Mranak – Jambu delima atau juga dikenal dengan sebutan jambu air merupakan salah satu buah yang menjadi komoditas utama di Kabupaten Demak. Buah jambu delima juga menjadi ciri khas atau buah khas yang berasal dari Kota Wali ini. Buah ini mengandung cukup banyak air yang menjadikan buah ini memiliki banyak peminat disaat musim panas.
Saat ini, sudah banyak petani yang beralih ke tanaman jambu air, yang awalnya dari petani musiman. Hal ini karena dirasa perawatan jambu air tidak sekompleks perawatan tanaman musiman seperti padi, cabai, ataupun kacang panjang. Jambu air biasanya berbuah atau bisa dipanen dua kali dalam setahun. Untuk panen, biasanya pada bulan Mei, kemudian juga pada bulan Oktober. Terkadang ada juga petani yang bisa panen tiga kali dalam setahun, itupun karena panen pertama dan kedua yang belum maksimal. Dalam sekali panen, petani bisa memanen hingga berkwintal-kwintal jambu air. Hal itulah yang membuat banyak petani tergiur untuk beralih dari tanaman musiman ke tanaman jambu air.
Kala waktu tanaman mulai berbunga, disitu para petani mulai waspada akan berbagai ancaman yang bisa menjadikan gagal panen. Ancaman-ancaman yang perlu diwaspadai diantaranya hama, serangga, dan waktu. Hama merupakan musuh utama bagi semua petani. Hama bagi petani jambu disini adalah tikus, kelelawar dan sebagian burung. Hama biasanya menyerang disaat buah siap panen, dengan memakan buah-buah tersebut. Gangguan yang kedua berasal dari serangga, yaitu lalat dan ulat. Serangga menyerang disaat buah masih muda dan mengakibatkan cacat (seperti hitam pada kelopak buah dan menjadi sarang ulat) pada saat buah siap panen. Lalu waktu pengobatan atau pemberian pupuk. Jika salah waktu, bisa-bisa buah akan jatuh sebelum waktu panen, dan akibatnya hasil panen berkurang.

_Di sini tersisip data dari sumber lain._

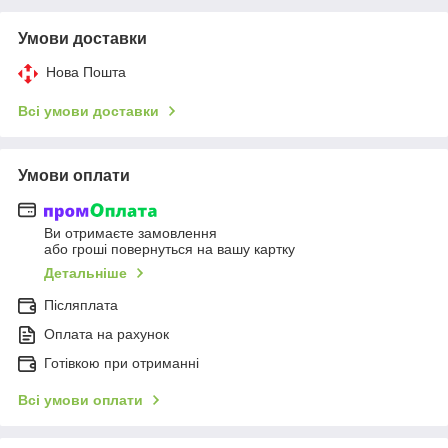
Умови доставки
Нова Пошта
Всі умови доставки
Умови оплати
Ви отримаєте замовлення
або гроші повернуться на вашу картку
Детальніше
Післяплата
Оплата на рахунок
Готівкою при отриманні
Всі умови оплати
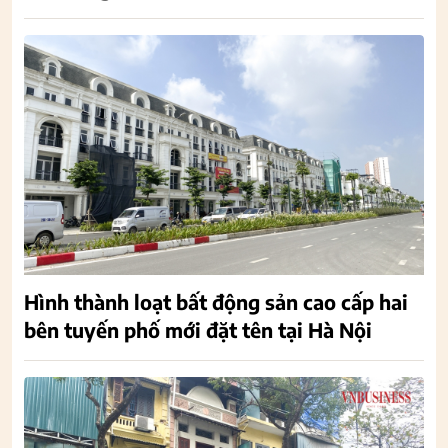
Hình thành loạt bất động sản cao cấp hai
bên tuyến phố mới đặt tên tại Hà Nội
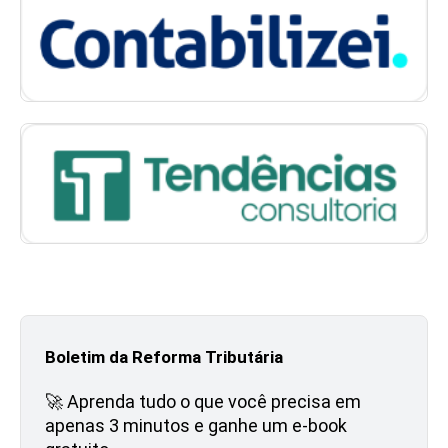
Boletim da Reforma Tributária
🚀 Aprenda tudo o que você precisa em
apenas 3 minutos e ganhe um e-book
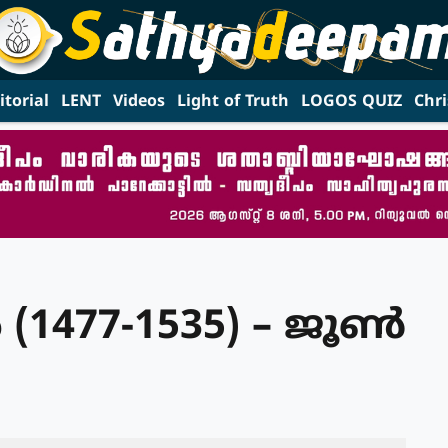
itorial
LENT
Videos
Light of Truth
LOGOS QUIZ
Chri
(1477-1535) – ജൂണ്‍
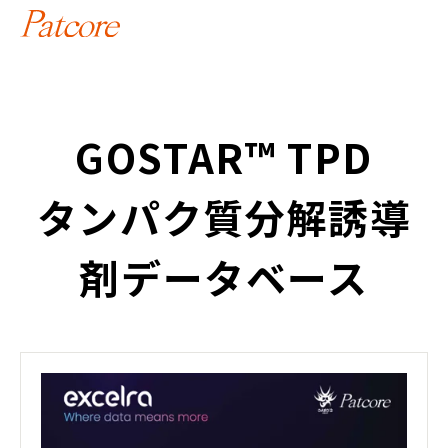
GOSTAR™ TPD
タンパク質分解誘導
剤データベース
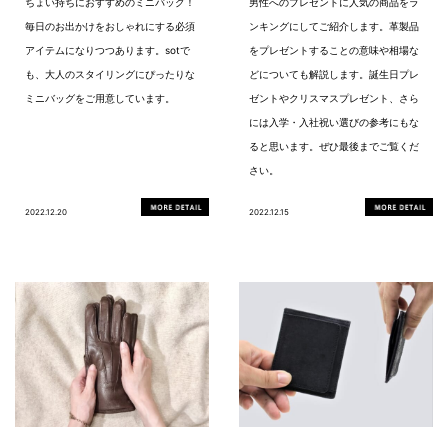
ちょい持ちにおすすめのミニバッグ！
男性へのプレゼントに人気の商品をラ
毎日のお出かけをおしゃれにする必須
ンキングにしてご紹介します。革製品
アイテムになりつつあります。sotで
をプレゼントすることの意味や相場な
も、大人のスタイリングにぴったりな
どについても解説します。誕生日プレ
ミニバッグをご用意しています。
ゼントやクリスマスプレゼント、さら
には入学・入社祝い選びの参考にもな
ると思います。ぜひ最後までご覧くだ
さい。
2022.12.20
2022.12.15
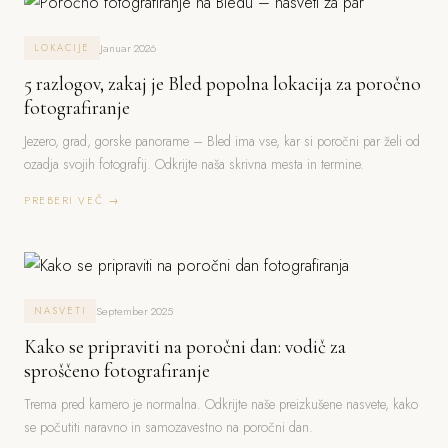
Januar 2026
LOKACIJE
5 razlogov, zakaj je Bled popolna lokacija za poročno
fotografiranje
Jezero, grad, gorske panorame – Bled ima vse, kar si poročni par želi od
ozadja svojih fotografij. Odkrijte naša skrivna mesta in termine.
PREBERI VEČ →
September 2025
NASVETI
Kako se pripraviti na poročni dan: vodič za
sproščeno fotografiranje
Trema pred kamero je normalna. Odkrijte naše preizkušene nasvete, kako
se počutiti naravno in samozavestno na poročni dan.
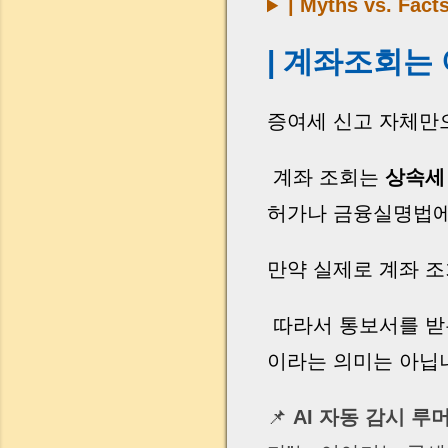
| Myths vs. Facts
| 계좌조회는 
증여세 신고 자체만
계좌 조회는
상속세
허가나 금융실명법에
만약 실제로 계좌 
따라서 통보서를 받
이라는 의미는 아닙
📌
AI 자동 감시 루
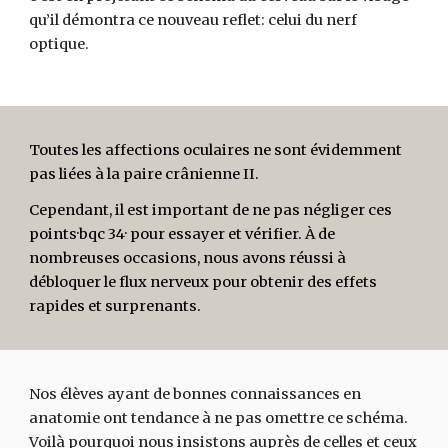
qu’il démontra ce nouveau reflet: celui du nerf
optique.
Toutes les affections oculaires ne sont évidemment
pas liées à la paire crânienne II.
Cependant, il est important de ne pas négliger ces
points·bqc 34· pour essayer et vérifier. À de
nombreuses occasions, nous avons réussi à
débloquer le flux nerveux pour obtenir des effets
rapides et surprenants.
Nos élèves ayant de bonnes connaissances en
anatomie ont tendance à ne pas omettre ce schéma.
Voilà pourquoi nous insistons auprès de celles et ceux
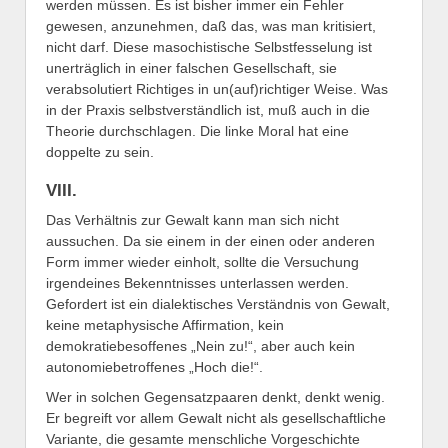
werden müssen. Es ist bisher immer ein Fehler
gewesen, anzunehmen, daß das, was man kritisiert,
nicht darf. Diese masochistische Selbstfesselung ist
unerträglich in einer falschen Gesellschaft, sie
verabsolutiert Richtiges in un(auf)richtiger Weise. Was
in der Praxis selbstverständlich ist, muß auch in die
Theorie durchschlagen. Die linke Moral hat eine
doppelte zu sein.
VIII.
Das Verhältnis zur Gewalt kann man sich nicht
aussuchen. Da sie einem in der einen oder anderen
Form immer wieder einholt, sollte die Versuchung
irgendeines Bekenntnisses unterlassen werden.
Gefordert ist ein dialektisches Verständnis von Gewalt,
keine metaphysische Affirmation, kein
demokratiebesoffenes „Nein zu!“, aber auch kein
autonomiebetroffenes „Hoch die!“.
Wer in solchen Gegensatzpaaren denkt, denkt wenig.
Er begreift vor allem Gewalt nicht als gesellschaftliche
Variante, die gesamte menschliche Vorgeschichte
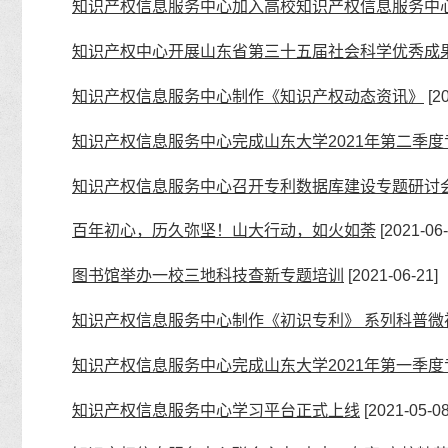
知识产权信息服务中心加入高校知识产权信息服务中
知识产权中心开展山东省第三十五届社会科学优秀成
知识产权信息服务中心制作《知识产权动态资讯》
[20
知识产权信息服务中心完成山东大学2021年第二季度
知识产权信息服务中心召开专利数据库建设专题研讨
百年初心，历久弥坚！山大行动，如火如荼
[2021-06-
图书馆举办一校三地科技查新专题培训
[2021-06-21]
知识产权信息服务中心制作《初识专利》 系列科普微
知识产权信息服务中心完成山东大学2021年第一季度
知识产权信息服务中心学习平台正式上线
[2021-05-08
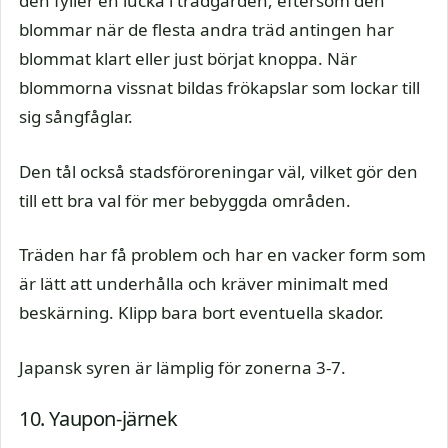
den fyller en lucka i trädgården, eftersom den
blommar när de flesta andra träd antingen har
blommat klart eller just börjat knoppa. När
blommorna vissnat bildas frökapslar som lockar till
sig sångfåglar.
Den tål också stadsföroreningar väl, vilket gör den
till ett bra val för mer bebyggda områden.
Träden har få problem och har en vacker form som
är lätt att underhålla och kräver minimalt med
beskärning. Klipp bara bort eventuella skador.
Japansk syren är lämplig för zonerna 3-7.
10. Yaupon-järnek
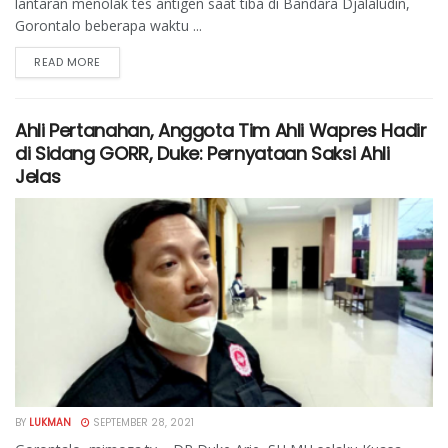
lantaran menolak tes antigen saat tiba di Bandara Djalaludin,
Gorontalo beberapa waktu ...
READ MORE
Ahli Pertanahan, Anggota Tim Ahli Wapres Hadir
di Sidang GORR, Duke: Pernyataan Saksi Ahli
Jelas
BY
LUKMAN
SEPTEMBER 28, 2021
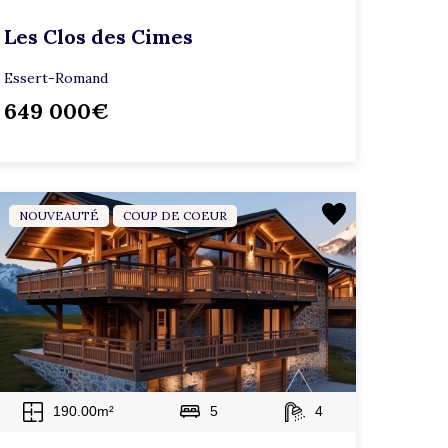
Les Clos des Cimes
Essert-Romand
649 000€
NOUVEAUTÉ
COUP DE COEUR
190.00m²
5
4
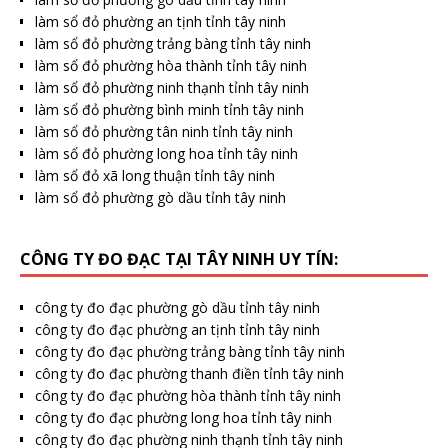
làm sổ đỏ phường an tịnh tỉnh tây ninh
làm sổ đỏ phường trảng bàng tỉnh tây ninh
làm sổ đỏ phường hòa thành tỉnh tây ninh
làm sổ đỏ phường ninh thạnh tỉnh tây ninh
làm sổ đỏ phường bình minh tỉnh tây ninh
làm sổ đỏ phường tân ninh tỉnh tây ninh
làm sổ đỏ phường long hoa tỉnh tây ninh
làm sổ đỏ xã long thuận tỉnh tây ninh
làm sổ đỏ phường gò dầu tỉnh tây ninh
CÔNG TY ĐO ĐẠC TẠI TÂY NINH UY TÍN:
công ty đo đạc phường gò dầu tỉnh tây ninh
công ty đo đạc phường an tịnh tỉnh tây ninh
công ty đo đạc phường trảng bàng tỉnh tây ninh
công ty đo đạc phường thanh điền tỉnh tây ninh
công ty đo đạc phường hòa thành tỉnh tây ninh
công ty đo đạc phường long hoa tỉnh tây ninh
công ty đo đạc phường ninh thạnh tỉnh tây ninh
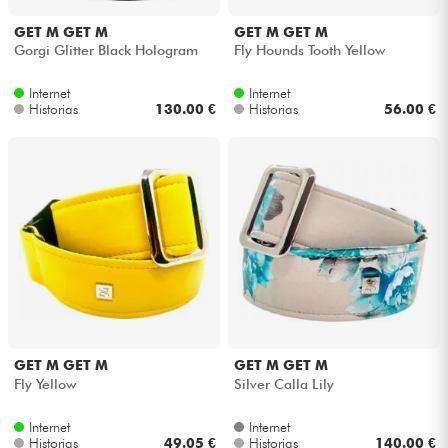
GET M GET M
GET M GET M
Cables & Acces.
Gorgi Glitter Black Hologram
Fly Hounds Tooth Yellow
Internet
Internet
HiFi
Historias
130.00 €
Historias
56.00 €
Bundle
Ver nuestras marcas
GET M GET M
GET M GET M
Fly Yellow
Silver Calla Lily
Internet
Internet
Historias
49.05 €
Historias
140.00 €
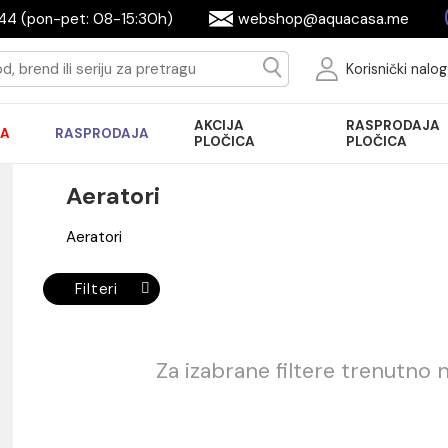
644944 (pon-pet: 08-15:30h)
webshop@aquac
Ko
AKCIJA
R
AKCIJA
RASPRODAJA
PLOČICA
P
Aeratori
Aeratori
Filteri
Za izabrane filtere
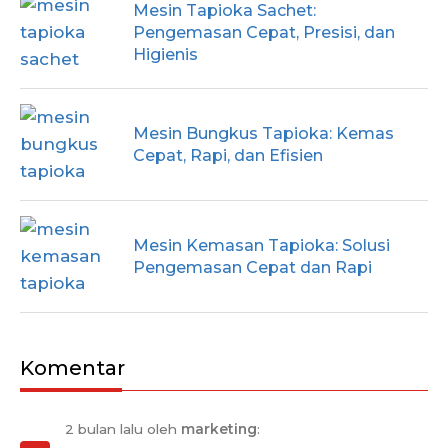
Mesin Tapioka Sachet:
Pengemasan Cepat, Presisi, dan
Higienis
Mesin Bungkus Tapioka: Kemas
Cepat, Rapi, dan Efisien
Mesin Kemasan Tapioka: Solusi
Pengemasan Cepat dan Rapi
Komentar
2 bulan lalu oleh
marketing
:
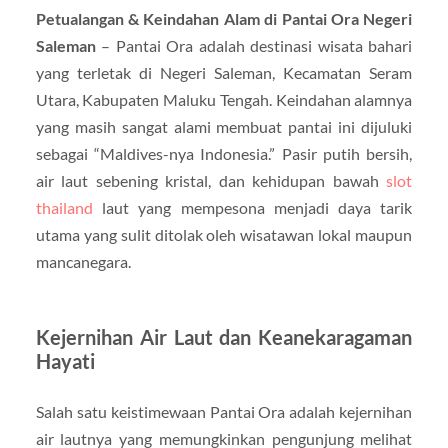
Petualangan & Keindahan Alam di Pantai Ora Negeri
Saleman
– Pantai Ora adalah destinasi wisata bahari
yang terletak di Negeri Saleman, Kecamatan Seram
Utara, Kabupaten Maluku Tengah. Keindahan alamnya
yang masih sangat alami membuat pantai ini dijuluki
sebagai “Maldives-nya Indonesia.” Pasir putih bersih,
air laut sebening kristal, dan kehidupan bawah
slot
thailand
laut yang mempesona menjadi daya tarik
utama yang sulit ditolak oleh wisatawan lokal maupun
mancanegara.
Kejernihan Air Laut dan Keanekaragaman
Hayati
Salah satu keistimewaan Pantai Ora adalah kejernihan
air lautnya yang memungkinkan pengunjung melihat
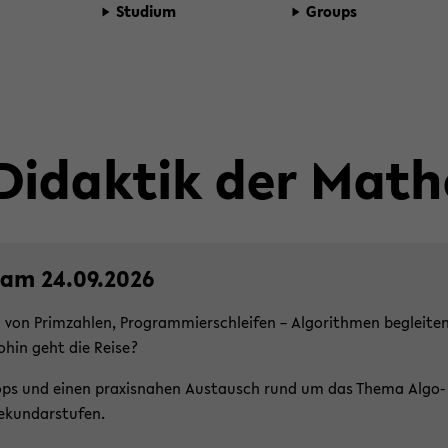
Stu­di­um
Groups
 Di­dak­tik der Ma­t
g am 24.09.2026
n von Prim­zah­len, Pro­gram­mier­schlei­fen – Al­go­rith­men be­glei­te
wohin geht die Reise?
shops und einen pra­xis­na­hen Aus­tausch rund um das Thema Al­go­
­kun­dar­stu­fen.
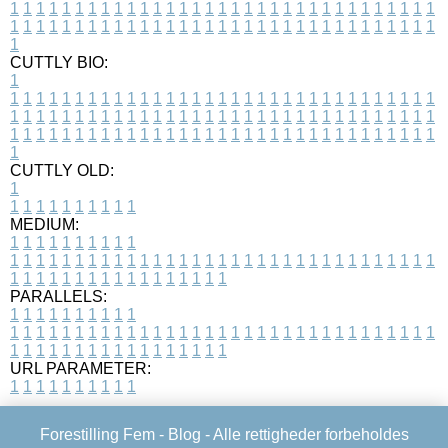
1
1
1
1
1
1
1
1
1
1
1
1
1
1
1
1
1
1
1
1
1
1
1
1
1
1
1
1
1
1
1
1
1
1
1
1
1
1
1
1
1
1
1
1
1
1
1
1
1
1
1
1
1
1
1
1
1
1
1
1
1
1
1
1
1
1
1
CUTTLY BIO:
1
1
1
1
1
1
1
1
1
1
1
1
1
1
1
1
1
1
1
1
1
1
1
1
1
1
1
1
1
1
1
1
1
1
1
1
1
1
1
1
1
1
1
1
1
1
1
1
1
1
1
1
1
1
1
1
1
1
1
1
1
1
1
1
1
1
1
1
1
1
1
1
1
1
1
1
1
1
1
1
1
1
1
1
1
1
1
1
1
1
1
1
1
1
1
1
1
1
1
1
1
CUTTLY OLD:
1
1
1
1
1
1
1
1
1
1
1
MEDIUM:
1
1
1
1
1
1
1
1
1
1
1
1
1
1
1
1
1
1
1
1
1
1
1
1
1
1
1
1
1
1
1
1
1
1
1
1
1
1
1
1
1
1
1
1
1
1
1
1
1
1
1
1
1
1
1
1
1
1
1
1
PARALLELS:
1
1
1
1
1
1
1
1
1
1
1
1
1
1
1
1
1
1
1
1
1
1
1
1
1
1
1
1
1
1
1
1
1
1
1
1
1
1
1
1
1
1
1
1
1
1
1
1
1
1
1
1
1
1
1
1
1
1
1
1
URL PARAMETER:
1
1
1
1
1
1
1
1
1
1
Forestilling Fem -
Blog
- Alle rettigheder forbeholdes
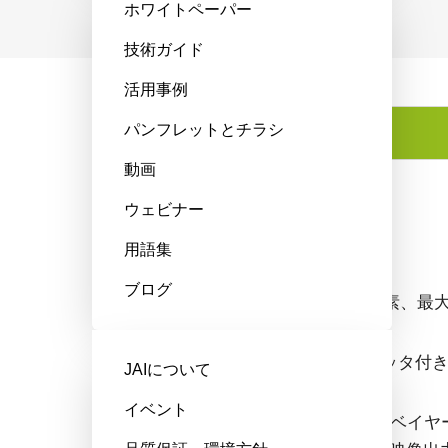
ホワイトペーパー
技術ガイド
活用事例
パンフレットとチラシ
特長
動画
ウェビナー
特長
用語集
ブログ
解像度1240万画素、最大フ
グローバルシャッタ付き1
JAIについて
イベント
8/10/12bitのRA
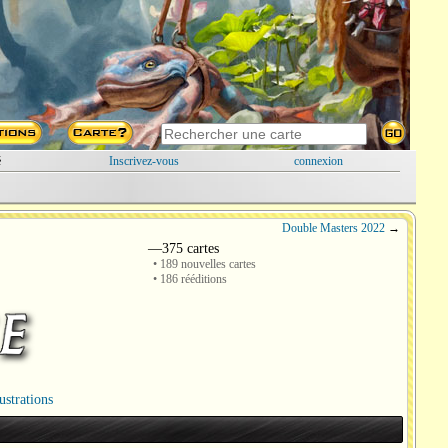
é
Inscrivez-vous
connexion
Double Masters 2022
→
—375 cartes
• 189 nouvelles cartes
• 186 rééditions
lustrations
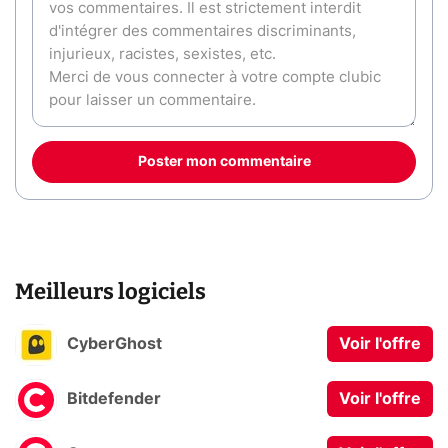
Poster mon commentaire
Meilleurs logiciels
CyberGhost
Voir l'offre
Bitdefender
Voir l'offre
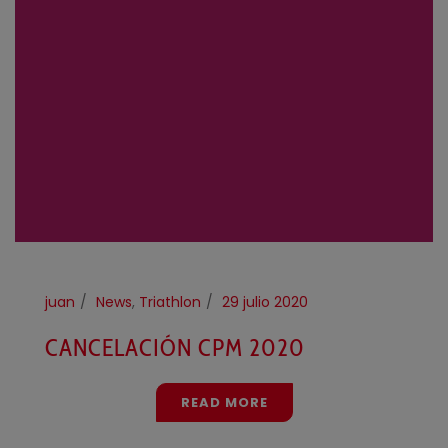
juan
News
,
Triathlon
29 julio 2020
CANCELACIÓN CPM 2020
READ MORE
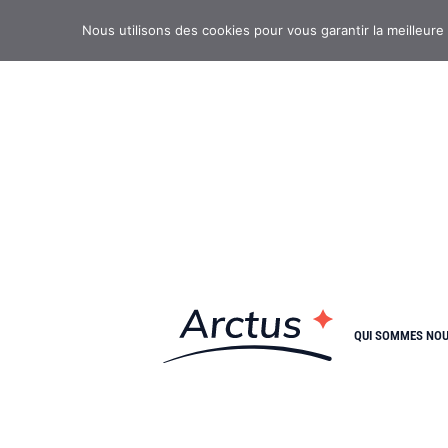
Nous utilisons des cookies pour vous garantir la meilleure
QUI SOMMES NO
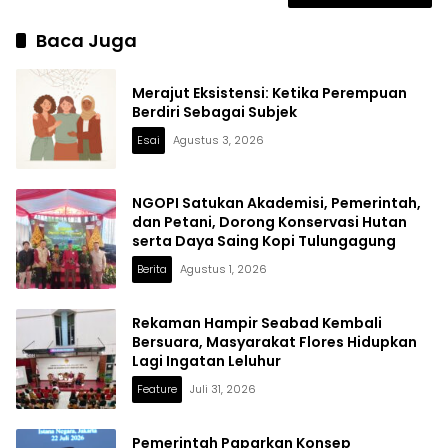
Baca Juga
Merajut Eksistensi: Ketika Perempuan
Berdiri Sebagai Subjek
Esai
Agustus 3, 2026
NGOPI Satukan Akademisi, Pemerintah,
dan Petani, Dorong Konservasi Hutan
serta Daya Saing Kopi Tulungagung
Berita
Agustus 1, 2026
Rekaman Hampir Seabad Kembali
Bersuara, Masyarakat Flores Hidupkan
Lagi Ingatan Leluhur
Feature
Juli 31, 2026
Pemerintah Paparkan Konsep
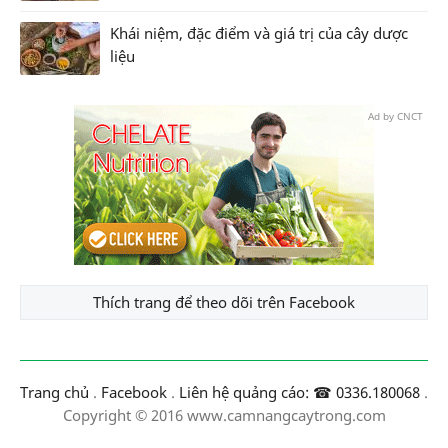
Khái niệm, đặc điểm và giá trị của cây dược
liệu
Ad by CNCT
Thích trang để theo dõi trên Facebook
Trang chủ
.
Facebook
.
Liên hệ quảng cáo: ☎ 0336.180068
.
Copyright © 2016 www.camnangcaytrong.com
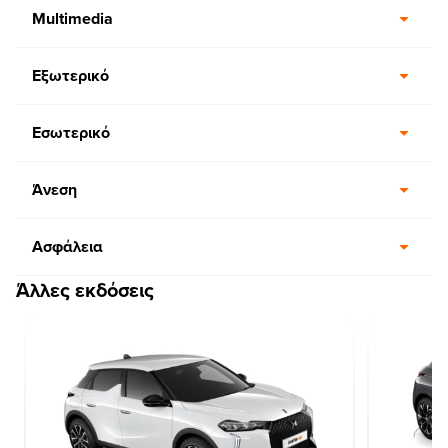
Multimedia
Εξωτερικό
Εσωτερικό
Άνεση
Ασφάλεια
Άλλες εκδόσεις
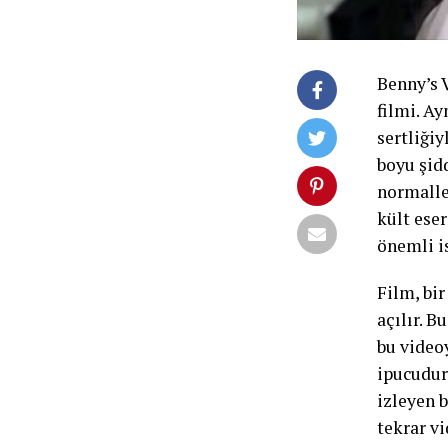
Benny’s 
filmi. A
sertliği
boyu şid
normalle
kült ese
önemli i
Film, bi
açılır. 
bu videoy
ipucudur
izleyen b
tekrar v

Belum lagi dikala pandemic seperti sekarang ini yang sulit mengakses jalur distribusi jambu seperti sebelum pandemic. Hal tersebut menyebabkan stok jambu menumpuk sedangkan pasar berkurang. Seperti halnya hokum permintaan dan penawaran, jika penawaran lebih besar dibanding permintaan, maka harga pasar akan turun. Akibatnya, harga jual jambu air turun drastic bahkan bisa dibilang terjun bebas, yang harga sebelum pandemic berkisar antara 8-12 ribu rupiah perkilo menjadi 4-8 ribu ribu perkilo.
Dalam upaya penanganan ancaman seperti hama, serangga dan waktu pemupukan masih bisa diatasi seperti dengan membungkus buah yang masih muda agar tidak dimakan hama/ serangga. Untuk masalah waktu pemupukan, petani harus benar-benar jeli dalam melihat situasi dan kondisi baik pohon, daun maupun buah jambu air. Semoga kedepannya pandemic lekas hilang agar pendistribusian seperti sediakala sehingga harga jual dari para petani kembali normal.